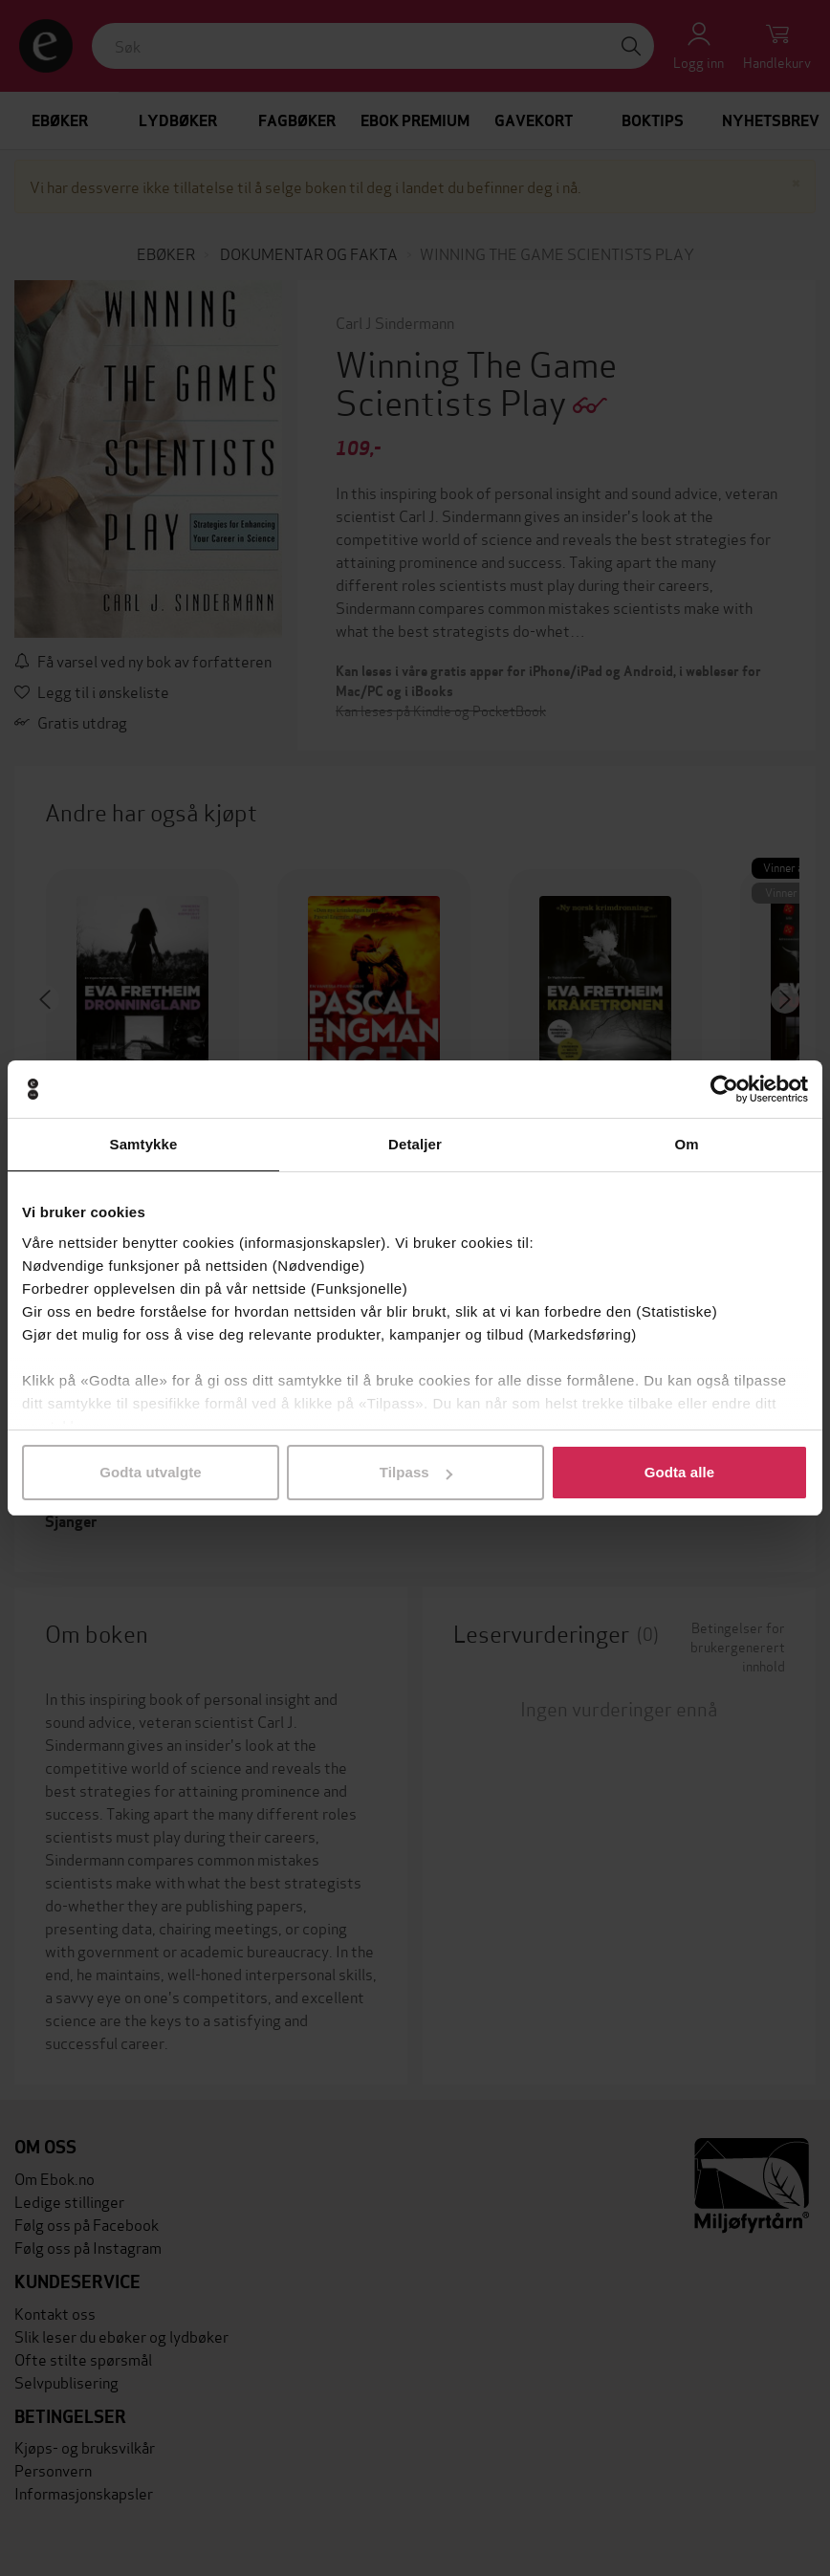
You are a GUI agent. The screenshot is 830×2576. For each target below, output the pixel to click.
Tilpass (416, 1472)
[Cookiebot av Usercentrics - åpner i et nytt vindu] (724, 1089)
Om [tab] (686, 1144)
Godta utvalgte (150, 1472)
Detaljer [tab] (415, 1144)
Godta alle (679, 1472)
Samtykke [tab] (144, 1144)
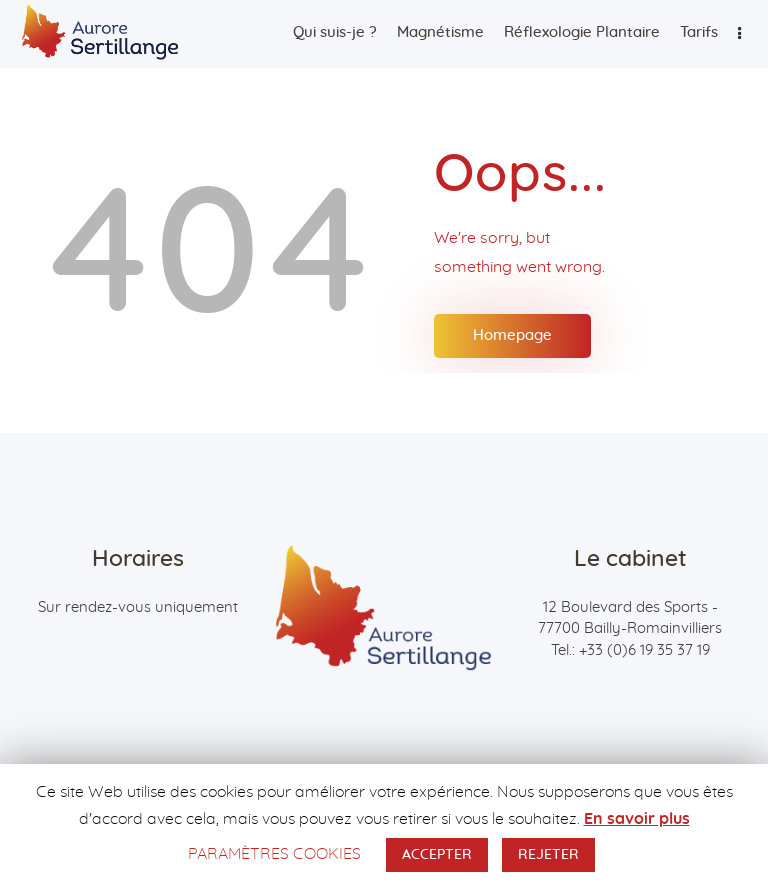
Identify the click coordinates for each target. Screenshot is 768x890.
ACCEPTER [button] (437, 855)
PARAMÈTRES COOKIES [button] (274, 854)
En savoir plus (637, 819)
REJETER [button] (548, 855)
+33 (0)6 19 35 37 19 (644, 650)
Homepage (512, 335)
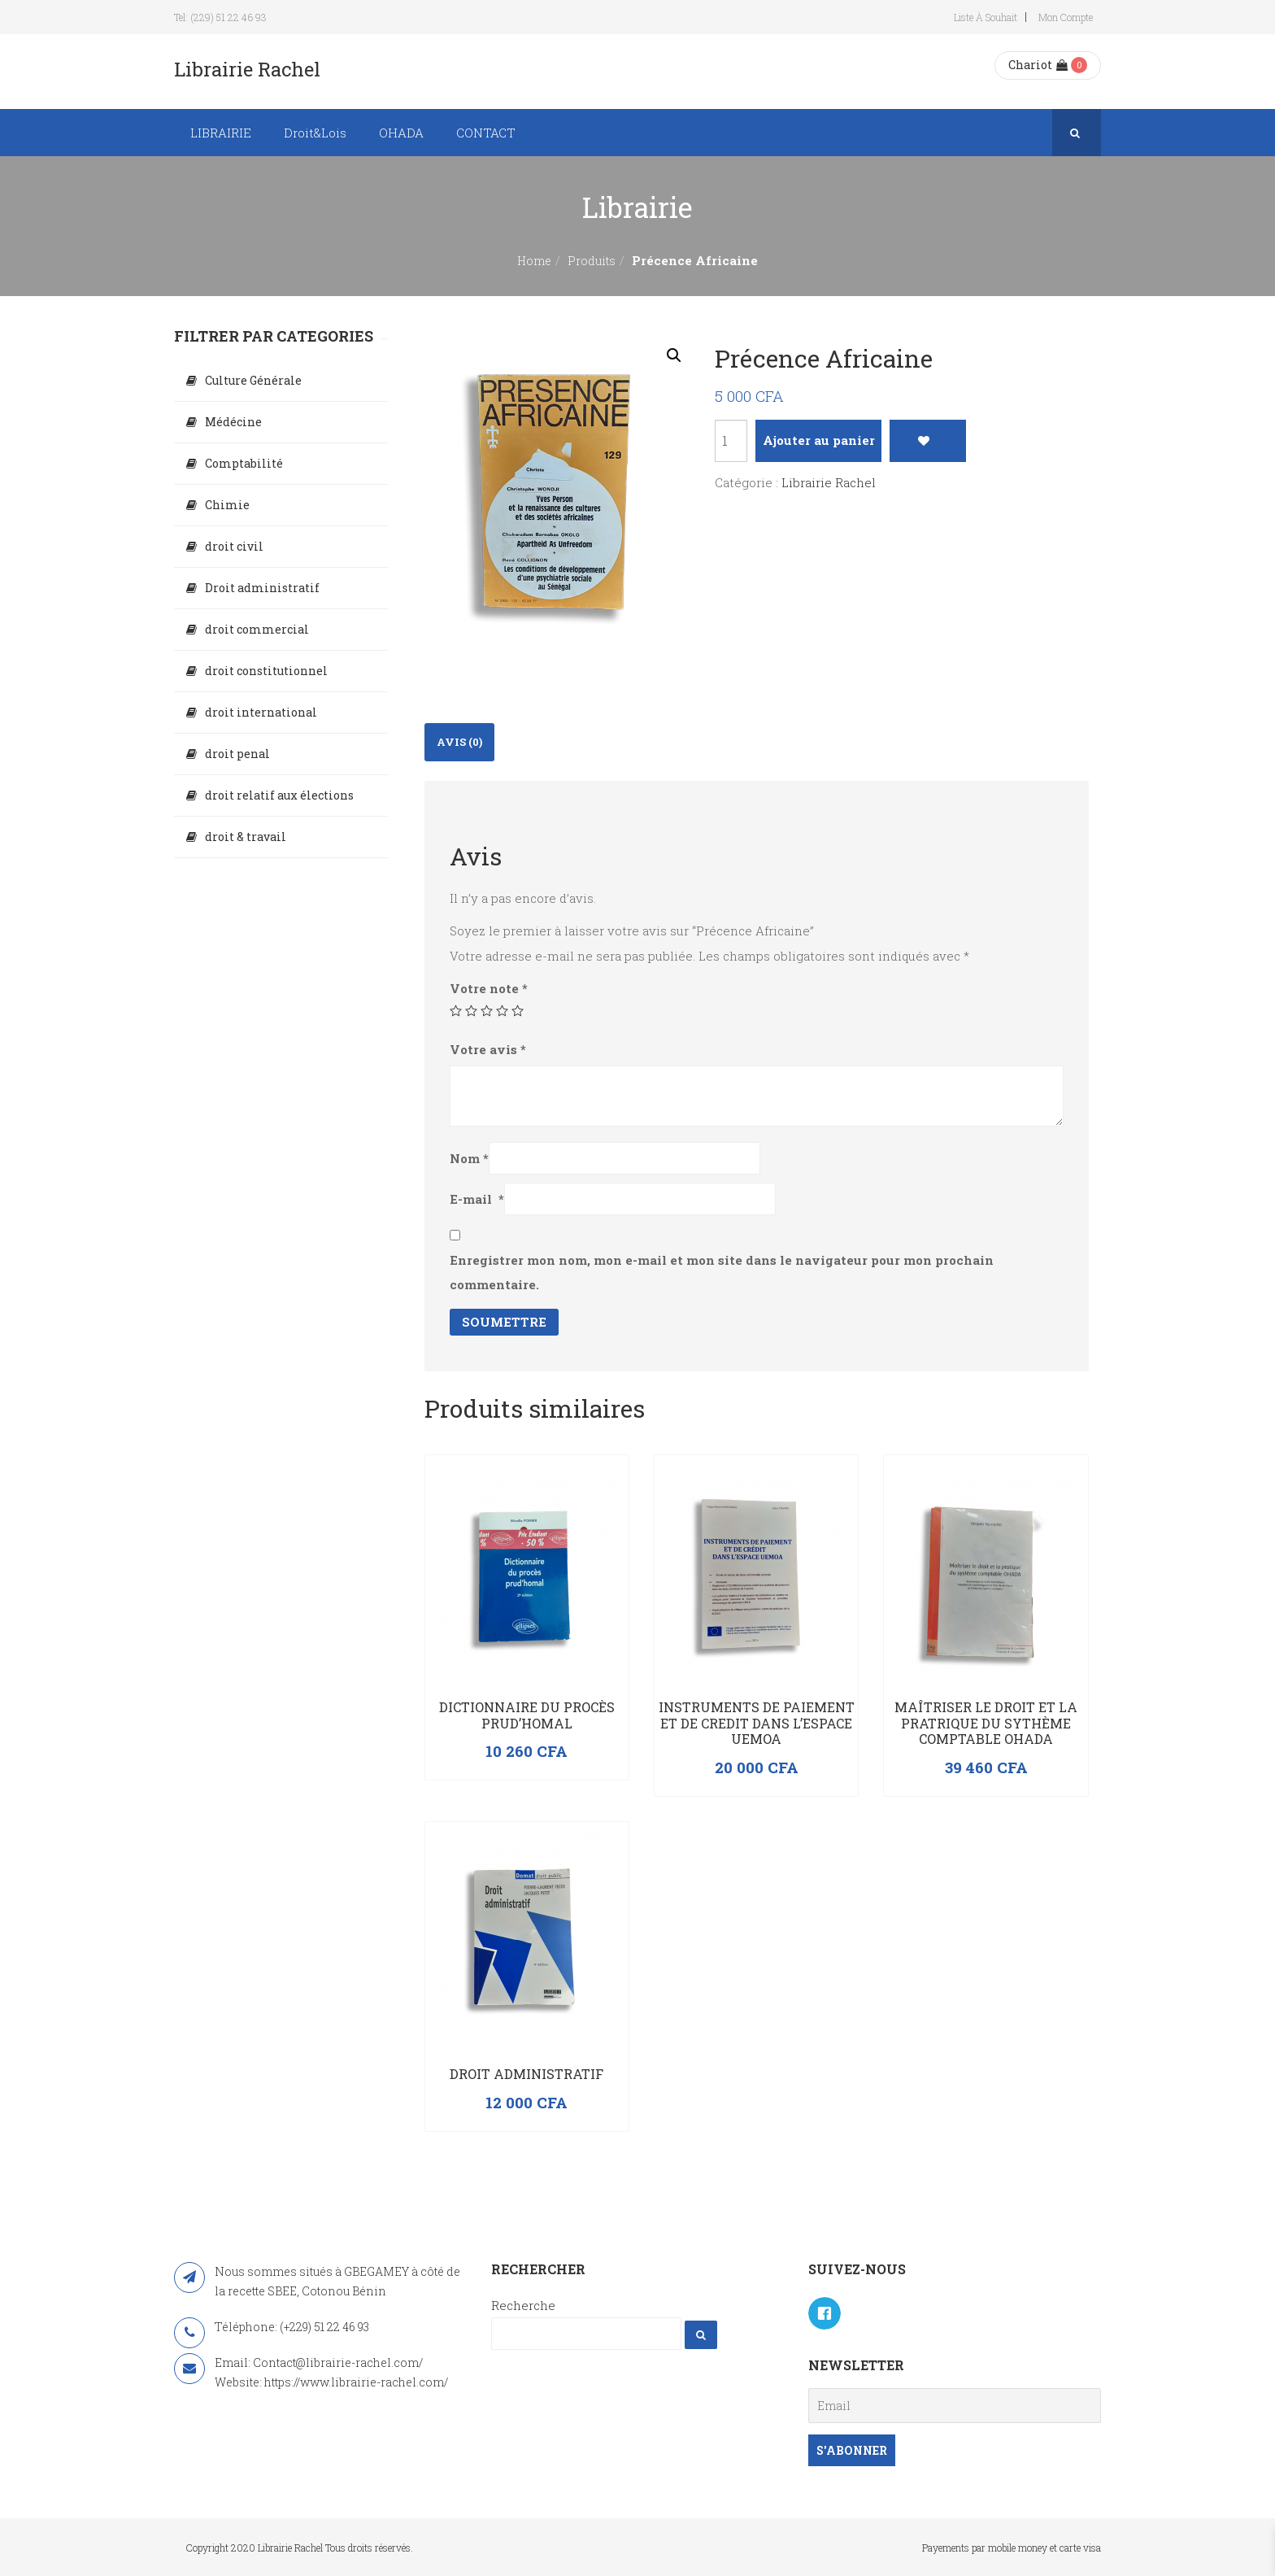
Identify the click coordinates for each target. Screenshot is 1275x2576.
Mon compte (1065, 17)
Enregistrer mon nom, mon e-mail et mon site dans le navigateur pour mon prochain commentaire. (722, 1272)
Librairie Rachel (828, 482)
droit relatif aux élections (279, 795)
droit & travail (245, 836)
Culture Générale (253, 380)
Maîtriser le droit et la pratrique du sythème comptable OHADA (985, 1723)
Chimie (227, 504)
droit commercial (257, 629)
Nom (469, 1158)
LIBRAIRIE (220, 132)
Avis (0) (459, 741)
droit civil (234, 546)
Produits (592, 260)
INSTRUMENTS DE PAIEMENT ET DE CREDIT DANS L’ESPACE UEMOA (757, 1723)
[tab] (459, 742)
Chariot (1038, 64)
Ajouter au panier (819, 440)
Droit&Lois (315, 132)
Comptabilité (244, 463)
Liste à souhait (985, 17)
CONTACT (486, 132)
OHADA (401, 132)
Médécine (233, 421)
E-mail (477, 1199)
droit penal (237, 753)
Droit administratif (526, 2073)
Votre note (489, 988)
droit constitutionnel (266, 670)
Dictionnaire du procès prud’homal (527, 1715)
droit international (261, 712)
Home (534, 260)
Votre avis (488, 1049)
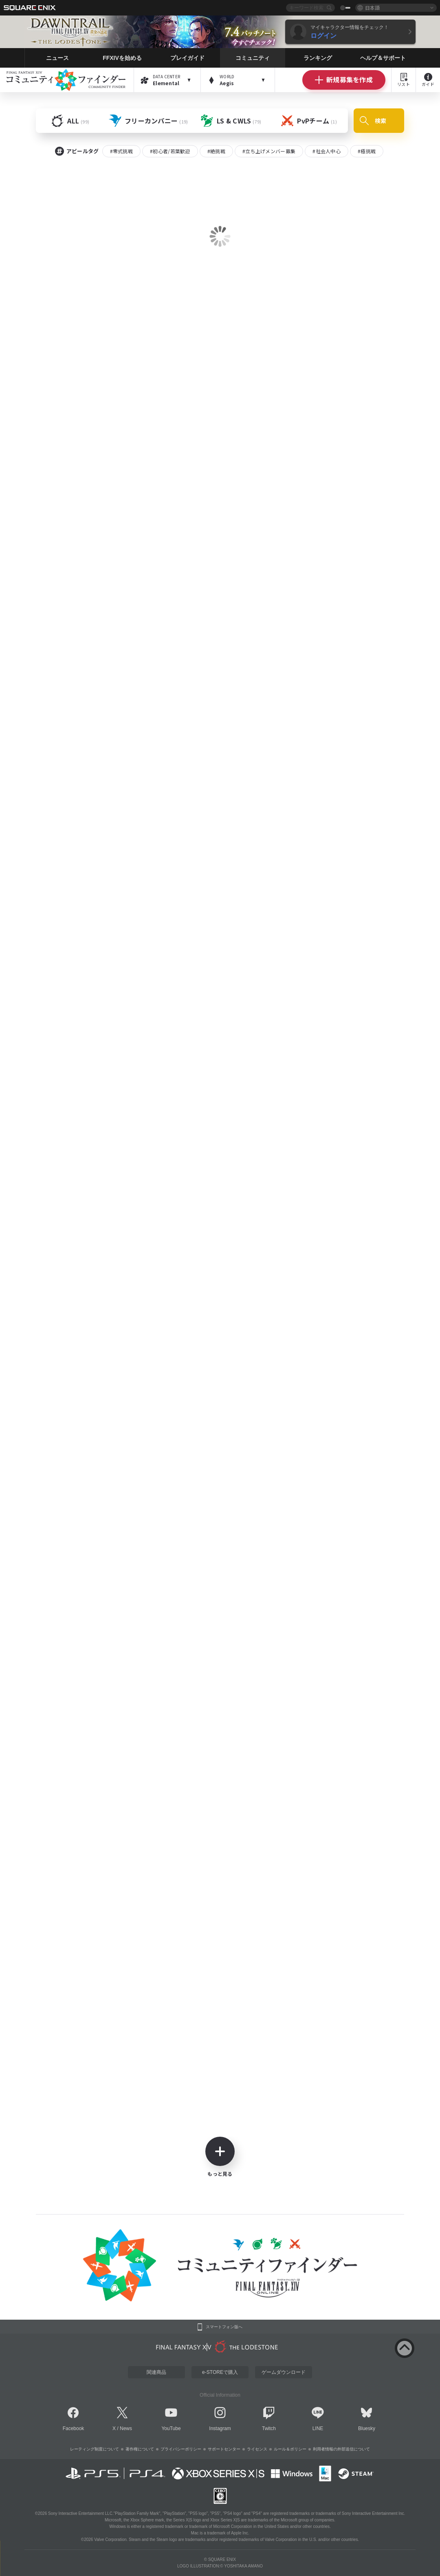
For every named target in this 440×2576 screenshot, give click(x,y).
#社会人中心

********

ABOUT THIS EXERCISE – The result should be every line of the material that contains the word "each", so copy those lines.

WRITTEN RESPONSE –
You are a GUI agent. The screenshot is 830×2576. For each target below, output the pixel to click.
Identify the click coordinates for each target. Screenshot is 768x890.
Identify the click coordinates for each target. Screenshot is 1275x2576.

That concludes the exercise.